(Collection entries)
┄┄┄┄┄┄

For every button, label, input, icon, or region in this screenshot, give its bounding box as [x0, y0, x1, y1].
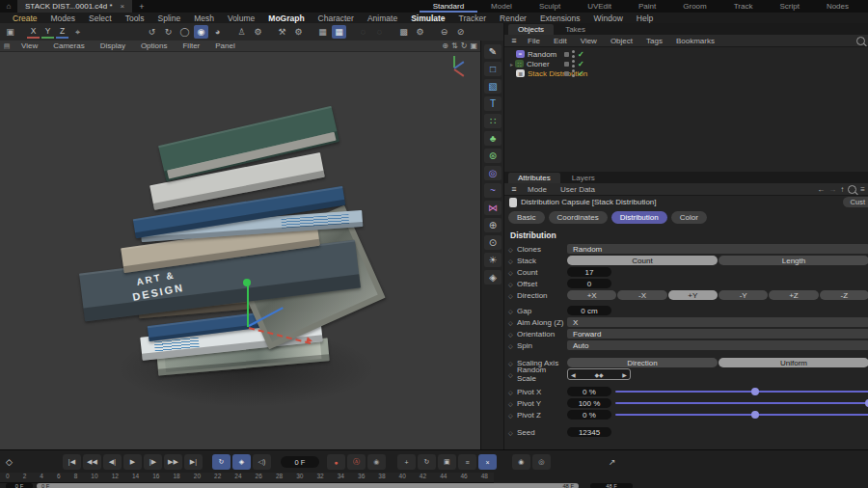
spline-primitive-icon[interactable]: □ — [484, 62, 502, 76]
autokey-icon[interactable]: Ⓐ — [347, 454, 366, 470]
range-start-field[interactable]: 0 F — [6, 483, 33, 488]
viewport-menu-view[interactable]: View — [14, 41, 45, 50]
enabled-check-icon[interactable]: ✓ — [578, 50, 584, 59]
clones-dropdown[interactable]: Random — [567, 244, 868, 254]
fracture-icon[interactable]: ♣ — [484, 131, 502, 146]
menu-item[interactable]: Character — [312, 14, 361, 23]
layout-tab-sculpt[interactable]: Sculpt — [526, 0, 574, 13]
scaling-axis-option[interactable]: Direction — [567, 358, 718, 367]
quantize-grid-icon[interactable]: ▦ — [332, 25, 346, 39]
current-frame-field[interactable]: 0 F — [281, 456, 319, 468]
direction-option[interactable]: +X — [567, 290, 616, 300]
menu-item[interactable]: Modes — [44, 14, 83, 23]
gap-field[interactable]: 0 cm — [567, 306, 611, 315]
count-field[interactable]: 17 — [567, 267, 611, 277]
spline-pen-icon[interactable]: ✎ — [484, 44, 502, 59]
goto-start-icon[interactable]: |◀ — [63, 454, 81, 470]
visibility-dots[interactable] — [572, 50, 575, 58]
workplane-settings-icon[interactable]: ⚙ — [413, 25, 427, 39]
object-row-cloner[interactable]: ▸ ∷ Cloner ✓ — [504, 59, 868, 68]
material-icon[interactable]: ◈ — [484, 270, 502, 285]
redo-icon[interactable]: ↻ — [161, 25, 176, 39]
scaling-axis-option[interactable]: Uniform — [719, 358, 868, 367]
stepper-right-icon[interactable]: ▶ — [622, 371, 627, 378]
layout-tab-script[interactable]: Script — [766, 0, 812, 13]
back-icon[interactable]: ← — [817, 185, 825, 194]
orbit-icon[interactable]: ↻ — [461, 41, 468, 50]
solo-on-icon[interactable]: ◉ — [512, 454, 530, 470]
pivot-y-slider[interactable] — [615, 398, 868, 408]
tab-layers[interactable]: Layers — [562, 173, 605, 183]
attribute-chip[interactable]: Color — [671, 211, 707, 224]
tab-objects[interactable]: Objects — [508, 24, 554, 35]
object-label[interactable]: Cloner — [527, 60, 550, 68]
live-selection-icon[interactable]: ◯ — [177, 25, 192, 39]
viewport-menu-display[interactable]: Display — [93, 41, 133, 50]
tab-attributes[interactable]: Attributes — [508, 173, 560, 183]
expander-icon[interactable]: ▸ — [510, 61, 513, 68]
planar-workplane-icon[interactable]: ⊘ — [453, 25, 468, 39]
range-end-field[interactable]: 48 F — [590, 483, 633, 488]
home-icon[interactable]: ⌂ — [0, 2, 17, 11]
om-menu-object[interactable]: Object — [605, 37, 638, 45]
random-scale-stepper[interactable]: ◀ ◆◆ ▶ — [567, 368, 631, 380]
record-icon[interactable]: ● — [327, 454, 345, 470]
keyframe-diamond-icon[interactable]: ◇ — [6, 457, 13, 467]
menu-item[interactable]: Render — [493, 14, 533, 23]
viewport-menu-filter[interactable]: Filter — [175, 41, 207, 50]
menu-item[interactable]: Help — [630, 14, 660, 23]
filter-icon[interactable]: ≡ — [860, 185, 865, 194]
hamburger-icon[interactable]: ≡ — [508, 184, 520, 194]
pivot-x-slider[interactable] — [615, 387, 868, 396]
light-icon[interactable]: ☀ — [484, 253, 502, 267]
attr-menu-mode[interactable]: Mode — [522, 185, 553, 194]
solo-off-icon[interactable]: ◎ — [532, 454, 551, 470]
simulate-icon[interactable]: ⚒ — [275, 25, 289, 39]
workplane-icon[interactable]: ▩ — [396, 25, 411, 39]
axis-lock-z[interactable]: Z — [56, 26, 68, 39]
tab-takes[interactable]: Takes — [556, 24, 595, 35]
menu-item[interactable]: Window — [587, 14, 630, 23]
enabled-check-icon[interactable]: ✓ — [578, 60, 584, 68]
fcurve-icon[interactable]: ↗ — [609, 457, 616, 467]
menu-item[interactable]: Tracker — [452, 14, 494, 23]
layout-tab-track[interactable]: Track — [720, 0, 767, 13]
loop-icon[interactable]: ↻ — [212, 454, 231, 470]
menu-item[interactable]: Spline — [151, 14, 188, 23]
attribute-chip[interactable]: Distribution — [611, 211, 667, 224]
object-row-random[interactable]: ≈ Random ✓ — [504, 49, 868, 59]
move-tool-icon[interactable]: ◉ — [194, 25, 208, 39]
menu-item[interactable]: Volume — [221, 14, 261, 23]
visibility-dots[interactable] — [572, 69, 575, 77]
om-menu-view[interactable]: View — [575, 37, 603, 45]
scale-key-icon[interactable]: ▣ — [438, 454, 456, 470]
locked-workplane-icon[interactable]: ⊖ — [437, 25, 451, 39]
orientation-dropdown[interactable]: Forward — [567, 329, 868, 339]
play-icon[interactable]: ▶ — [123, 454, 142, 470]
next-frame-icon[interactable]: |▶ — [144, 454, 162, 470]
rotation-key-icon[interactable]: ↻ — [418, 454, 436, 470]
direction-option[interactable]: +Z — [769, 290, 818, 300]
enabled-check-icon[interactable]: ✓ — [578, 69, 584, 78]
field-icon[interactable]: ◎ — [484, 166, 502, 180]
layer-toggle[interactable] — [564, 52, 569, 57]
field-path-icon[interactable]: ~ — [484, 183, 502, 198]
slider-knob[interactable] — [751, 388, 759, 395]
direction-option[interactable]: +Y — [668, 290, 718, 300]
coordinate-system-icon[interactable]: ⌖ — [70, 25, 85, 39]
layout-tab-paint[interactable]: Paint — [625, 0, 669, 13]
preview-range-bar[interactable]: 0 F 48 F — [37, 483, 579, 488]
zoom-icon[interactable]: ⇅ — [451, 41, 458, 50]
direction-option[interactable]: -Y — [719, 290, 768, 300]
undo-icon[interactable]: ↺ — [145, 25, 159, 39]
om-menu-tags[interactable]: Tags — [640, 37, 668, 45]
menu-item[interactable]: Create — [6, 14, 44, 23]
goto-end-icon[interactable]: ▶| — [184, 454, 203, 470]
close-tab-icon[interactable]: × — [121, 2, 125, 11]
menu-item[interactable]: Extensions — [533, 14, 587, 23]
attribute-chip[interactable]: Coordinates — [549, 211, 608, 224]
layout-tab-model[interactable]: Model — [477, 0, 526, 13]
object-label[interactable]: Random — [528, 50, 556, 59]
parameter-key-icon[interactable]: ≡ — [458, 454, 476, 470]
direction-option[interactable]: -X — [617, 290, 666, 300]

┄┄┄┄┄┄

THE PROBLEM — With all pictures omitted, repeat every record above word for word.

SOLVED PROBLEM —
For every button, label, input, icon, or region in this screenshot, give its bounding box as [x0, y0, x1, y1].
spline-primitive-icon[interactable]: □ — [484, 62, 502, 76]
autokey-icon[interactable]: Ⓐ — [347, 454, 366, 470]
range-start-field[interactable]: 0 F — [6, 483, 33, 488]
viewport-menu-view[interactable]: View — [14, 41, 45, 50]
enabled-check-icon[interactable]: ✓ — [578, 50, 584, 59]
clones-dropdown[interactable]: Random — [567, 244, 868, 254]
fracture-icon[interactable]: ♣ — [484, 131, 502, 146]
menu-item[interactable]: Character — [312, 14, 361, 23]
layout-tab-sculpt[interactable]: Sculpt — [526, 0, 574, 13]
scaling-axis-option[interactable]: Direction — [567, 358, 718, 367]
quantize-grid-icon[interactable]: ▦ — [332, 25, 346, 39]
current-frame-field[interactable]: 0 F — [281, 456, 319, 468]
direction-option[interactable]: +X — [567, 290, 616, 300]
menu-item[interactable]: Modes — [44, 14, 83, 23]
gap-field[interactable]: 0 cm — [567, 306, 611, 315]
count-field[interactable]: 17 — [567, 267, 611, 277]
spline-pen-icon[interactable]: ✎ — [484, 44, 502, 59]
goto-start-icon[interactable]: |◀ — [63, 454, 81, 470]
visibility-dots[interactable] — [572, 50, 575, 58]
workplane-settings-icon[interactable]: ⚙ — [413, 25, 427, 39]
object-row-cloner[interactable]: ▸ ∷ Cloner ✓ — [504, 59, 868, 68]
material-icon[interactable]: ◈ — [484, 270, 502, 285]
redo-icon[interactable]: ↻ — [161, 25, 176, 39]
scaling-axis-option[interactable]: Uniform — [719, 358, 868, 367]
stepper-right-icon[interactable]: ▶ — [622, 371, 627, 378]
layout-tab-script[interactable]: Script — [766, 0, 812, 13]
back-icon[interactable]: ← — [817, 185, 825, 194]
orbit-icon[interactable]: ↻ — [461, 41, 468, 50]
solo-on-icon[interactable]: ◉ — [512, 454, 530, 470]
pivot-y-slider[interactable] — [615, 398, 868, 408]
tab-layers[interactable]: Layers — [562, 173, 605, 183]
attribute-chip[interactable]: Color — [671, 211, 707, 224]
tab-objects[interactable]: Objects — [508, 24, 554, 35]
object-label[interactable]: Cloner — [527, 60, 550, 68]
live-selection-icon[interactable]: ◯ — [177, 25, 192, 39]
viewport-menu-display[interactable]: Display — [93, 41, 133, 50]
tab-attributes[interactable]: Attributes — [508, 173, 560, 183]
expander-icon[interactable]: ▸ — [510, 61, 513, 68]
planar-workplane-icon[interactable]: ⊘ — [453, 25, 468, 39]
range-end-field[interactable]: 48 F — [590, 483, 633, 488]
home-icon[interactable]: ⌂ — [0, 2, 17, 11]
om-menu-object[interactable]: Object — [605, 37, 638, 45]
random-scale-stepper[interactable]: ◀ ◆◆ ▶ — [567, 368, 631, 380]
record-icon[interactable]: ● — [327, 454, 345, 470]
keyframe-diamond-icon[interactable]: ◇ — [6, 457, 13, 467]
menu-item[interactable]: Render — [493, 14, 533, 23]
viewport-menu-filter[interactable]: Filter — [175, 41, 207, 50]
menu-item[interactable]: Help — [630, 14, 660, 23]
filter-icon[interactable]: ≡ — [860, 185, 865, 194]
hamburger-icon[interactable]: ≡ — [508, 184, 520, 194]
pivot-x-slider[interactable] — [615, 387, 868, 396]
light-icon[interactable]: ☀ — [484, 253, 502, 267]
attr-menu-mode[interactable]: Mode — [522, 185, 553, 194]
solo-off-icon[interactable]: ◎ — [532, 454, 551, 470]
simulate-icon[interactable]: ⚒ — [275, 25, 289, 39]
workplane-icon[interactable]: ▩ — [396, 25, 411, 39]
axis-lock-z[interactable]: Z — [56, 26, 68, 39]
tab-takes[interactable]: Takes — [556, 24, 595, 35]
menu-item[interactable]: Window — [587, 14, 630, 23]
enabled-check-icon[interactable]: ✓ — [578, 60, 584, 68]
fcurve-icon[interactable]: ↗ — [609, 457, 616, 467]
menu-item[interactable]: Tracker — [452, 14, 494, 23]
layout-tab-track[interactable]: Track — [720, 0, 767, 13]
loop-icon[interactable]: ↻ — [212, 454, 231, 470]
menu-item[interactable]: Spline — [151, 14, 188, 23]
attribute-chip[interactable]: Distribution — [611, 211, 667, 224]
object-row-random[interactable]: ≈ Random ✓ — [504, 49, 868, 59]
move-tool-icon[interactable]: ◉ — [194, 25, 208, 39]
menu-item[interactable]: Volume — [221, 14, 261, 23]
visibility-dots[interactable] — [572, 69, 575, 77]
om-menu-view[interactable]: View — [575, 37, 603, 45]
scale-key-icon[interactable]: ▣ — [438, 454, 456, 470]
locked-workplane-icon[interactable]: ⊖ — [437, 25, 451, 39]
orientation-dropdown[interactable]: Forward — [567, 329, 868, 339]
play-icon[interactable]: ▶ — [123, 454, 142, 470]
next-frame-icon[interactable]: |▶ — [144, 454, 162, 470]
rotation-key-icon[interactable]: ↻ — [418, 454, 436, 470]
direction-option[interactable]: +Z — [769, 290, 818, 300]
enabled-check-icon[interactable]: ✓ — [578, 69, 584, 78]
field-icon[interactable]: ◎ — [484, 166, 502, 180]
layer-toggle[interactable] — [564, 52, 569, 57]
field-path-icon[interactable]: ~ — [484, 183, 502, 198]
slider-knob[interactable] — [751, 388, 759, 395]
direction-option[interactable]: +Y — [668, 290, 718, 300]
coordinate-system-icon[interactable]: ⌖ — [70, 25, 85, 39]
layout-tab-paint[interactable]: Paint — [625, 0, 669, 13]
preview-range-bar[interactable]: 0 F 48 F — [37, 483, 579, 488]
zoom-icon[interactable]: ⇅ — [451, 41, 458, 50]
direction-option[interactable]: -Y — [719, 290, 768, 300]
undo-icon[interactable]: ↺ — [145, 25, 159, 39]
om-menu-tags[interactable]: Tags — [640, 37, 668, 45]
menu-item[interactable]: Create — [6, 14, 44, 23]
goto-end-icon[interactable]: ▶| — [184, 454, 203, 470]
close-tab-icon[interactable]: × — [121, 2, 125, 11]
menu-item[interactable]: Extensions — [533, 14, 587, 23]
attribute-chip[interactable]: Coordinates — [549, 211, 608, 224]
layout-tab-model[interactable]: Model — [477, 0, 526, 13]
object-label[interactable]: Random — [528, 50, 556, 59]
parameter-key-icon[interactable]: ≡ — [458, 454, 476, 470]
direction-option[interactable]: -X — [617, 290, 666, 300]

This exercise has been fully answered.